Model Scorer (Log-Likelihood)

View source

HuggingFaceModelScorer

Bases: ModelScorer

Log-likelihood scorer backed by a HuggingFace causal language model.

Loads the model lazily on first use. Supports:

  • Single-token optimisation: when all continuations map to a single token, one forward pass scores every choice.
  • Multi-token fallback: separate forward pass per continuation.
  • loglikelihood_choices() override that picks the optimal path automatically.

The tokenisation strategy matches lm-evaluation-harness: context and continuation are encoded separately, then concatenated to handle tokenisation-boundary effects correctly.

seed property

seed: Optional[int]

Seed for deterministic scoring, or None if unseeded.

__init__

__init__(
    model_id: str,
    device: str = "cuda:0",
    trust_remote_code: bool = True,
    seed: Optional[int] = None,
)

Initialize HuggingFace model scorer.

PARAMETER DESCRIPTION
model_id

HuggingFace model identifier (e.g. "meta-llama/Llama-2-7b-hf").

TYPE: str

device

Torch device string (e.g. "cuda:0", "cpu").

TYPE: str DEFAULT: 'cuda:0'

trust_remote_code

Trust remote code when loading the model.

TYPE: bool DEFAULT: True

seed

Seed for deterministic scoring.

TYPE: Optional[int] DEFAULT: None

gather_config

gather_config() -> Dict[str, Any]

Gather configuration including device and model settings.

RETURNS DESCRIPTION
Dict[str, Any]

Dictionary containing scorer configuration.

gather_traces

gather_traces() -> Dict[str, Any]

Gather execution traces from this scorer.

Output fields:

  • type - Component class name
  • gathered_at - ISO timestamp
  • model_id - Model identifier
  • total_calls - Number of scoring calls
  • successful_calls - Number of successful calls
  • failed_calls - Number of failed calls
  • total_duration_seconds - Total time spent in calls
  • logs - List of individual call records
RETURNS DESCRIPTION
Dict[str, Any]

Dictionary containing scorer execution traces.

loglikelihood

loglikelihood(context: str, continuation: str) -> float

Compute the log-likelihood of continuation given context.

PARAMETER DESCRIPTION
context

The conditioning text (prompt).

TYPE: str

continuation

The text whose likelihood is scored.

TYPE: str

RETURNS DESCRIPTION
float

Log-likelihood (negative float; higher = more likely).

loglikelihood_batch

loglikelihood_batch(
    pairs: List[Tuple[str, str]],
) -> List[float]

Compute log-likelihoods for a batch of (context, continuation) pairs.

Override _loglikelihood_batch_impl for provider-specific batching optimisations.

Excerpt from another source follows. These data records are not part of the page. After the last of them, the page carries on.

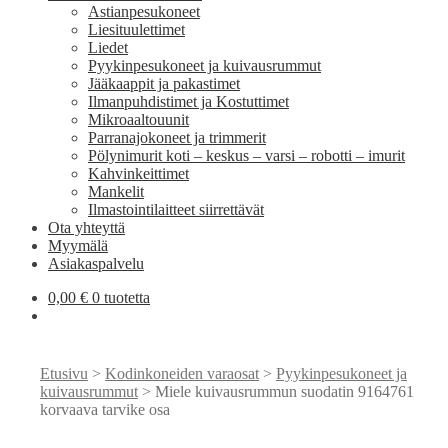
Astianpesukoneet
Liesituulettimet
Liedet
Pyykinpesukoneet ja kuivausrummut
Jääkaappit ja pakastimet
Ilmanpuhdistimet ja Kostuttimet
Mikroaaltouunit
Parranajokoneet ja trimmerit
Pölynimurit koti – keskus – varsi – robotti – imurit
Kahvinkeittimet
Mankelit
Ilmastointilaitteet siirrettävät
Ota yhteyttä
Myymälä
Asiakaspalvelu
0,00
€
0 tuotetta
Etusivu
>
Kodinkoneiden varaosat
>
Pyykinpesukoneet ja
kuivausrummut
> Miele kuivausrummun suodatin 9164761
korvaava tarvike osa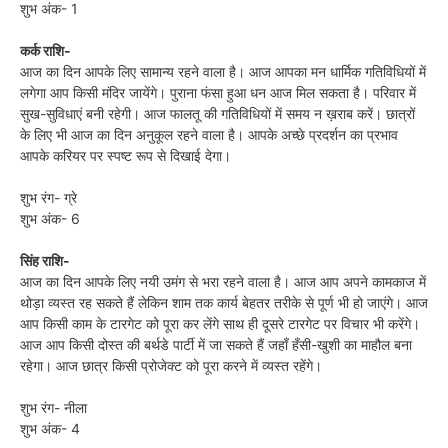
शुभ अंक- 1
कर्क राशि-
आज का दिन आपके लिए सामान्य रहने वाला है। आज आपका मन धार्मिक गतिविधियों में
लगेगा आप किसी मंदिर जायेंगे। पुराना फंसा हुआ धन आज मिल सकता है। परिवार में
सुख-सुविधाएं बनी रहेगी। आज फालतू की गतिविधियों में समय न ख़राब करें। छात्रों
के लिए भी आज का दिन अनुकूल रहने वाला है। आपके अच्छे प्रदर्शन का प्रभाव
आपके करियर पर स्पष्ट रूप से दिखाई देगा।
शुभ रंग- ग्रे
शुभ अंक- 6
सिंह राशि-
आज का दिन आपके लिए नयी उमंग से भरा रहने वाला है। आज आप अपने कामकाज में
थोड़ा व्यस्त रह सकते हैं लेकिन शाम तक कार्य बेहतर तरीके से पूर्ण भी हो जाएंगे। आज
आप किसी काम के टारगेट को पूरा कर लेंगे साथ ही दूसरे टारगेट पर विचार भी करेंगे।
आज आप किसी दोस्त की बर्थडे पार्टी में जा सकते हैं जहाँ हँसी-खुशी का माहौल बना
रहेगा। आज छात्र किसी प्रोजेक्ट को पूरा करने में व्यस्त रहेंगे।
शुभ रंग- नीला
शुभ अंक- 4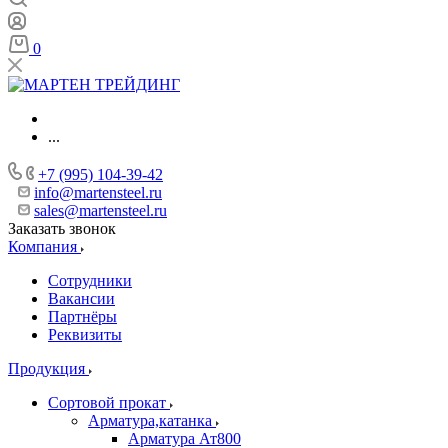
0
...
+7 (995) 104-39-42
info@martensteel.ru
sales@martensteel.ru
Заказать звонок
Компания
Сотрудники
Вакансии
Партнёры
Реквизиты
Продукция
Сортовой прокат
Арматура,катанка
Арматура Ат800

The default loops over _loglikelihood_impl.

PARAMETER DESCRIPTION
pairs

List of (context, continuation) tuples.

TYPE: List[Tuple[str, str]]

RETURNS DESCRIPTION
List[float]

List of log-likelihoods, one per pair.

loglikelihood_choices

loglikelihood_choices(
    context: str, choices: List[str], delimiter: str = " "
) -> List[float]

Score multiple-choice continuations with shared-context optimisation.

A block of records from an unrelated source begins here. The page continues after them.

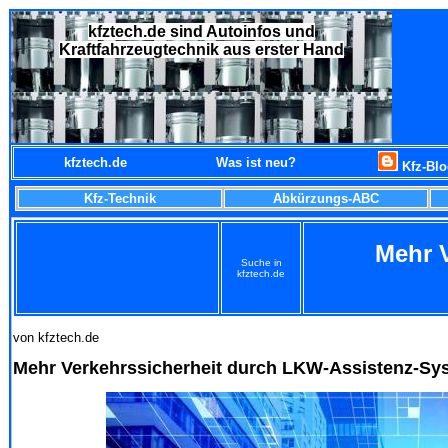
kfztech.de sind Autoinfos und
Kraftfahrzeugtechnik aus erster Hand
kfztech.de
Was ist neu?
Kfz-Bl
Kfz-Technik
Abkürzungs-ABC
Mehr 
Suche in
kfztech.de
von kfztech.de
Mehr Verkehrssicherheit durch LKW-Assistenz-Sy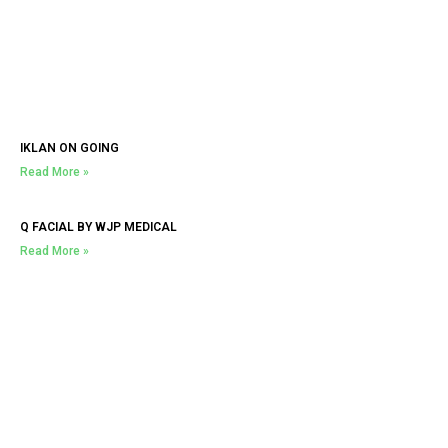
IKLAN ON GOING
Read More »
Q FACIAL BY WJP MEDICAL
Read More »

When every delimiter + choice maps to a single continuation token, all choices are scored in one forward pass. Otherwise falls back to per-choice scoring via _loglikelihood_impl.

PARAMETER DESCRIPTION
context

The question/prompt text.

TYPE: str

choices

Answer choice strings (e.g. ["A", "B", "C", "D"]).

TYPE: List[str]

delimiter

String prepended to each choice (default " ").

TYPE: str DEFAULT: ' '

RETURNS DESCRIPTION
List[float]

List of log-likelihoods, one per choice.